Poser a priori des hypothèses mathématiques, en tirer des corollaires qui soient la représentation fidèle des faits observés, c’est, pour l’astronome disciple de Ptolémée, l’œuvre essentielle de celui qui compose une théorie ; il serait bien fou de penser que l’expérience, alors qu’elle s’accorde avec les résultats de ses déductions, en transforme les prémisses en vérités démontrées ; rien ne prouve, en effet, que des prémisses toutes différentes n’eussent pu conduire aux mêmes conclusions ; contre une telle erreur, Averroès a raison de le mettre en garde. Mais il ne commettra pas cette erreur, il ne tournera pas dans le cercle vicieux que lui reproche le Commentateur, s’il a perçu le but véritable assigné à l’Astronomie par Posidonius, par Ptolémée, par Proclus, par Simplicius ; aux hypothèses qui portent sa théorie, il ne demandera pas d’être vraies, d’être conformes à la nature des choses ; il lui suffira que les résultats du calcul s’accordent avec ceux de l’observation, que les apparences soient sauvées.
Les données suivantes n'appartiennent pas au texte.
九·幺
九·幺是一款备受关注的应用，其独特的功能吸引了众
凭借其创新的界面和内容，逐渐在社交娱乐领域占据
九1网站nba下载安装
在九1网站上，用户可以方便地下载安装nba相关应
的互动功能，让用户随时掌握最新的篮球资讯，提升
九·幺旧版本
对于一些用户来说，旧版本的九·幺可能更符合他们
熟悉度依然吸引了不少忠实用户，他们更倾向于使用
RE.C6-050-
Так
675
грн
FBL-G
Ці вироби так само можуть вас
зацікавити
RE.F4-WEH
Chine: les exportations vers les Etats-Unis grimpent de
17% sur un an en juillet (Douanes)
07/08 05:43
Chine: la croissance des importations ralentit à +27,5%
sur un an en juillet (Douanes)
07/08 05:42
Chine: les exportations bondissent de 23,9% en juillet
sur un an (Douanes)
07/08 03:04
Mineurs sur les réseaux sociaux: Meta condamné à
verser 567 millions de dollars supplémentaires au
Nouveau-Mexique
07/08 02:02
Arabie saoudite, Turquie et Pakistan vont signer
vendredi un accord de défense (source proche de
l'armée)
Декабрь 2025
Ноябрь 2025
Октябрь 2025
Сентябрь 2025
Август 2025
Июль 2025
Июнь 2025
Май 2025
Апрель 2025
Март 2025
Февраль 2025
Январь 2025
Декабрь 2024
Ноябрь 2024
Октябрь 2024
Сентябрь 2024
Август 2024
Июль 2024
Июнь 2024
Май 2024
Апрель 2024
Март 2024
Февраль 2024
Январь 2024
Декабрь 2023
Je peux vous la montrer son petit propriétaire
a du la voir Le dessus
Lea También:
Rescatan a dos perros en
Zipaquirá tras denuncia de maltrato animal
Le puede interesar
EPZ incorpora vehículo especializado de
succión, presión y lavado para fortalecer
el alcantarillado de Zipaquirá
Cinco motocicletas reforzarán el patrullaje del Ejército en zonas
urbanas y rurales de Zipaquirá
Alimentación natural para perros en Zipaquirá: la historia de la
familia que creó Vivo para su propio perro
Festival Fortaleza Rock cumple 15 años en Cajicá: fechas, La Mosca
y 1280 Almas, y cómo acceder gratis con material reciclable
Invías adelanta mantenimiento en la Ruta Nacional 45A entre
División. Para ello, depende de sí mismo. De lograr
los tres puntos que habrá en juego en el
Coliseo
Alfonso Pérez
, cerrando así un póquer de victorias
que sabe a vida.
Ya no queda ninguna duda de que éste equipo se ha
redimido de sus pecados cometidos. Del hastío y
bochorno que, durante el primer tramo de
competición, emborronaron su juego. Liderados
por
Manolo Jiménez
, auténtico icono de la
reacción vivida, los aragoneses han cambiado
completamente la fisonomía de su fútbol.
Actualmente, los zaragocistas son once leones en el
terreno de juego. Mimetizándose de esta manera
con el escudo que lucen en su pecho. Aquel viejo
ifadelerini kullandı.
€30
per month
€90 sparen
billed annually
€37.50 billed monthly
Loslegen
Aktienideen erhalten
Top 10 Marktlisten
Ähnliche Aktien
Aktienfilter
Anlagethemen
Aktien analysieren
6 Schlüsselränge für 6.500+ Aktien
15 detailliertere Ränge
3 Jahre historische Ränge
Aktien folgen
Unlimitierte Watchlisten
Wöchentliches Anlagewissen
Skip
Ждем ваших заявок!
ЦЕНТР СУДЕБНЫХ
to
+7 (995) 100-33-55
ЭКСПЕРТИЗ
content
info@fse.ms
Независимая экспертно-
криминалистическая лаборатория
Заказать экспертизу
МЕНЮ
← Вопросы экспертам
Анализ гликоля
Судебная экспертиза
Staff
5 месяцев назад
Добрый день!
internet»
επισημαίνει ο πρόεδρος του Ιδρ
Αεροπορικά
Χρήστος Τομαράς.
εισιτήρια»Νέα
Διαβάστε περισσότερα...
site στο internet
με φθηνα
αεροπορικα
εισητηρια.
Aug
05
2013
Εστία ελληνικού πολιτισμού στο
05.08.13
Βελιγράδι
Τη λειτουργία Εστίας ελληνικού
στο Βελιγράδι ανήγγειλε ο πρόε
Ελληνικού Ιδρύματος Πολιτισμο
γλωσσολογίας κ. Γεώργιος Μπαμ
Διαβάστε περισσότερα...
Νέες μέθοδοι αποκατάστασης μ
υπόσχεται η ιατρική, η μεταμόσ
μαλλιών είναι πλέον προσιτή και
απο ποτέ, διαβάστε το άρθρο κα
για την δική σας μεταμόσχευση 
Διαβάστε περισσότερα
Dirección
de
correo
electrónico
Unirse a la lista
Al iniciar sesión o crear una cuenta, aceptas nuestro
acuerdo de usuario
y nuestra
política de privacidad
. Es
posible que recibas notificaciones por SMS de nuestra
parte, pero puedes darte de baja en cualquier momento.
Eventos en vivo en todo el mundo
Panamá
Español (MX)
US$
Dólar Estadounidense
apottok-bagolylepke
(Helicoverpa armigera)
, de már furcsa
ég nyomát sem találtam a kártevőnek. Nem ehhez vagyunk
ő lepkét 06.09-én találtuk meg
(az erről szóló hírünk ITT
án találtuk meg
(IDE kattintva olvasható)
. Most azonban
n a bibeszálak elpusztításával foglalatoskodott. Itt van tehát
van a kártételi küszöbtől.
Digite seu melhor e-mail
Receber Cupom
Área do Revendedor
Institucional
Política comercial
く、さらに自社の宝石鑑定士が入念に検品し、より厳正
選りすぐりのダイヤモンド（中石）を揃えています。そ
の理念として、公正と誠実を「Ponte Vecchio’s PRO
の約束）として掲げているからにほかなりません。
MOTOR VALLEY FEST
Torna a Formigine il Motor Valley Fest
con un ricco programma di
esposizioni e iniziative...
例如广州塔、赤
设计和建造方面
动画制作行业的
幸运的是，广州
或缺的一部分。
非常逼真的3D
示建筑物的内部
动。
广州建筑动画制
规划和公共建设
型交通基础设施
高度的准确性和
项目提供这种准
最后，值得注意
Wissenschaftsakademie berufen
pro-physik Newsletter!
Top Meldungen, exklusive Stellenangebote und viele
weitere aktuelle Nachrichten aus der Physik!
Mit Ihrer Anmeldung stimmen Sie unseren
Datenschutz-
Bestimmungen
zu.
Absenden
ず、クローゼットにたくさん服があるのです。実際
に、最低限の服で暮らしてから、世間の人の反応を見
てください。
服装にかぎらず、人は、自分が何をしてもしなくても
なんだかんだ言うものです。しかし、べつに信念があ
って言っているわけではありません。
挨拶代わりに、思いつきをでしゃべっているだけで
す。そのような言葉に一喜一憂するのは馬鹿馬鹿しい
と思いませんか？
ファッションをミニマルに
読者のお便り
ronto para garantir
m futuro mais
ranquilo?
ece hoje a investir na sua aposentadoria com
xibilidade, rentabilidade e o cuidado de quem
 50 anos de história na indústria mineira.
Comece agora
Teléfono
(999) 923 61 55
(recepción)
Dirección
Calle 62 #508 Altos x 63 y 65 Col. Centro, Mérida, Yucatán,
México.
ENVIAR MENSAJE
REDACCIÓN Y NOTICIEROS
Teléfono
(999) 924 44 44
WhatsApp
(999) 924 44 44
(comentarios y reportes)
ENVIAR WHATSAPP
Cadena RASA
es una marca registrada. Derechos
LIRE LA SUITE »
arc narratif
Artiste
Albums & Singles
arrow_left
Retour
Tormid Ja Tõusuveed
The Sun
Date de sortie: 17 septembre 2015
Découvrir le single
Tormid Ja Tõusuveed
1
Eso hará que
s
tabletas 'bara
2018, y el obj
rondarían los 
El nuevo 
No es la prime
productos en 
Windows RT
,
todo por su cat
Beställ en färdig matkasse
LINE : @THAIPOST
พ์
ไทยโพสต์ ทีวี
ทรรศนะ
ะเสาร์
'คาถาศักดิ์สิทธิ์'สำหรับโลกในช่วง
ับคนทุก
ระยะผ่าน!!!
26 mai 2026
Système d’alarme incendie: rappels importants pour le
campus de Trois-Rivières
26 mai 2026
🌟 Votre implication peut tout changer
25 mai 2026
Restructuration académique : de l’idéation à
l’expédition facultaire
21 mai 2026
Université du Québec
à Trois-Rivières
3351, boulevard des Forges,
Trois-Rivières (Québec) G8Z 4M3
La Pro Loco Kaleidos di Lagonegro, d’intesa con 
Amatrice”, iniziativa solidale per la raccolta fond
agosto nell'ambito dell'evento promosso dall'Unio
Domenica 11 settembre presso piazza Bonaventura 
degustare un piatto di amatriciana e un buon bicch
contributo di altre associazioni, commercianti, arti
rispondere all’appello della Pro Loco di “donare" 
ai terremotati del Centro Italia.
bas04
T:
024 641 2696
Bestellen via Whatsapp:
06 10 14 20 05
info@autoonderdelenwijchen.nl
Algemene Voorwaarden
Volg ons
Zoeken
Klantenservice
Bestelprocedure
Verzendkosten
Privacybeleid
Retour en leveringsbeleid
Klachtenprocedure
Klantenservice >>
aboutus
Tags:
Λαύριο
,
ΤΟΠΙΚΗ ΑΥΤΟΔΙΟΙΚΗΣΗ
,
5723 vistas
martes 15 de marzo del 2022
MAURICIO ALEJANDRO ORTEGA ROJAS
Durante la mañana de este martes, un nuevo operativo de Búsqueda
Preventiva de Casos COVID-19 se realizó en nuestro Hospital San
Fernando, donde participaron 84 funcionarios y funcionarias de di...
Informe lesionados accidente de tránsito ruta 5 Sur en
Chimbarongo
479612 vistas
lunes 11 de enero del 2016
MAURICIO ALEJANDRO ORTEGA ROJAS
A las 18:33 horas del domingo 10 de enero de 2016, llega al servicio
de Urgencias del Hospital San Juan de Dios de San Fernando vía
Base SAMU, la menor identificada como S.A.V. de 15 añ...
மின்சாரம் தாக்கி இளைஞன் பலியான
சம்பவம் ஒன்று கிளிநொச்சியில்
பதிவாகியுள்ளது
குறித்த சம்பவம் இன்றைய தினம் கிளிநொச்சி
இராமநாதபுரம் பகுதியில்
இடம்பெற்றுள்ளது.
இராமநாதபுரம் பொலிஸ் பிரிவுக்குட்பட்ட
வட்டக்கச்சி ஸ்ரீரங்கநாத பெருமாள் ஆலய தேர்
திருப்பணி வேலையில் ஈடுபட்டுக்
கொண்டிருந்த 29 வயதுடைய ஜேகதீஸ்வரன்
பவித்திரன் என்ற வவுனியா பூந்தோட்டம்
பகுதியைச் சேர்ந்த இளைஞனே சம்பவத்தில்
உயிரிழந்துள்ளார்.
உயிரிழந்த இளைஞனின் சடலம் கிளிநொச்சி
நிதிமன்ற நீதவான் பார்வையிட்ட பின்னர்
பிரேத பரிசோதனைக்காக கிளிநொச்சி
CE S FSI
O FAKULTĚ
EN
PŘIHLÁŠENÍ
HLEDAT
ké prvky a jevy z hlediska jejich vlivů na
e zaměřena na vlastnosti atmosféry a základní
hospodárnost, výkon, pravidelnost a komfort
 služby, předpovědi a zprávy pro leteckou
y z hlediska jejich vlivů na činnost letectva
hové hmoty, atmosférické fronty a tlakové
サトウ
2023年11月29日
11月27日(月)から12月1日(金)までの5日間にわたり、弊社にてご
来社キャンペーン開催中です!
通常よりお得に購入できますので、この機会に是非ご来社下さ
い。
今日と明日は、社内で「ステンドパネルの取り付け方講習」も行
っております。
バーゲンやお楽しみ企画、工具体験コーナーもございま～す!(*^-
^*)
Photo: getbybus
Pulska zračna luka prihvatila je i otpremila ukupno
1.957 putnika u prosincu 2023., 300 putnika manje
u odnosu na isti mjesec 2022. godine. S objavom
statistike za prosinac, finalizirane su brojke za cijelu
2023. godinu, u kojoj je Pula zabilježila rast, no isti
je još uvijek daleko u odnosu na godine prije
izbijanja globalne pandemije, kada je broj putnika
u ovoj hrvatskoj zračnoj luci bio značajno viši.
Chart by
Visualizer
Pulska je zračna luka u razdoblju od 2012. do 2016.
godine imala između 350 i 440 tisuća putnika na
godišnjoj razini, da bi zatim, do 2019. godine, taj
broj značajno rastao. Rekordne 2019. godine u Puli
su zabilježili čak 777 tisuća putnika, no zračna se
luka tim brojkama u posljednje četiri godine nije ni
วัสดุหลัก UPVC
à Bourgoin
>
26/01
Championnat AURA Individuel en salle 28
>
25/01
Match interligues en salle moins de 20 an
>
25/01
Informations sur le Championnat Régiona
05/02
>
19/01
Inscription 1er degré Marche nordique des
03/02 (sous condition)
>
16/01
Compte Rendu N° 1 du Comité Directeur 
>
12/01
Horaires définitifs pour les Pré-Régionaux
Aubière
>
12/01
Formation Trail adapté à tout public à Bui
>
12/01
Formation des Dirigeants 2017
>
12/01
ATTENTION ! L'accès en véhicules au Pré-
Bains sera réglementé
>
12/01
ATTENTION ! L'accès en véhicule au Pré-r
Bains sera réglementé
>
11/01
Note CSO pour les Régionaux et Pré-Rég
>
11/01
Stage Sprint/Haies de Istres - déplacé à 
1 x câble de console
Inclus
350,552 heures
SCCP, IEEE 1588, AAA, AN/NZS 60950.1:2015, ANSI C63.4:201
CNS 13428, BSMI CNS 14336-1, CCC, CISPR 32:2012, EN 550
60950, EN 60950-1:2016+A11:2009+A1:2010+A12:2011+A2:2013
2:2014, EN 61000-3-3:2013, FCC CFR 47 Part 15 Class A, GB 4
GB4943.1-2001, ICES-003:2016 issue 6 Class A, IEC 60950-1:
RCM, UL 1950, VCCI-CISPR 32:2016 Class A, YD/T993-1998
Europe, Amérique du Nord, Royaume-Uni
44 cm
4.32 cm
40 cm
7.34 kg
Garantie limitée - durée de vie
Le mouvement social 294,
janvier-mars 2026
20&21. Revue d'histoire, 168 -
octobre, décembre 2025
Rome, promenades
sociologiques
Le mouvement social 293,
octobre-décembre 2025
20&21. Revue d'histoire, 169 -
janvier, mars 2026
D’une semblable théorie astronomique, Averroès ne veut pas se contenter ; il exige que la Science des mouvements célestes tire ses principes des enseignements de la Physique, et de la seule Physique qui soit véritable à ses yeux, de celle d’Aristote :

« Il faut donc[1] que l’astronome construise un système

  1. Averroès, Metaphysica lib. XII, summa II, cap IV, comm. 45.